In re Mendes

Decision Date29 October 2020
Docket NumberSJC-12857
Citation486 Mass. 139,156 N.E.3d 188
Parties Mark MENDES'S CASE.
CourtUnited States State Supreme Judicial Court of Massachusetts Supreme Court

John M. Sahady, Fall River, for the claimant.

Richard L. Neumeier, Boston, (John C. White, Boston, also present) for the insurer.

Kathy Jo Cook, Thomas R. Murphy, Kevin J. Powers, & Patrick M. Groulx, for Massachusetts Academy of Trial Attorneys, amicus curiae, submitted a brief.

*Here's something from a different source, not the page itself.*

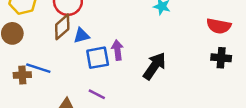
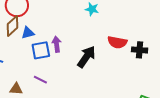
red semicircle: (219, 26) -> (117, 42), moved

Present: Gants, C.J., Lenk, Gaziano, Lowy, Budd, Cypher, & Kafker, JJ.1


The claimant, Mark Mendes, is a Massachusetts resident who entered into an employment contract, performed much of the work, and was injured all outside the Commonwealth. After protracted administrative proceedings in the Department of Industrial Accidents (department), his claim for workers' compensation ultimately was denied and dismissed by the department's reviewing board (board), which determined that the department lacked subject matter jurisdiction over the claim. The claimant appealed from that determination to the Appeals Court, and we granted an application for direct appellate review.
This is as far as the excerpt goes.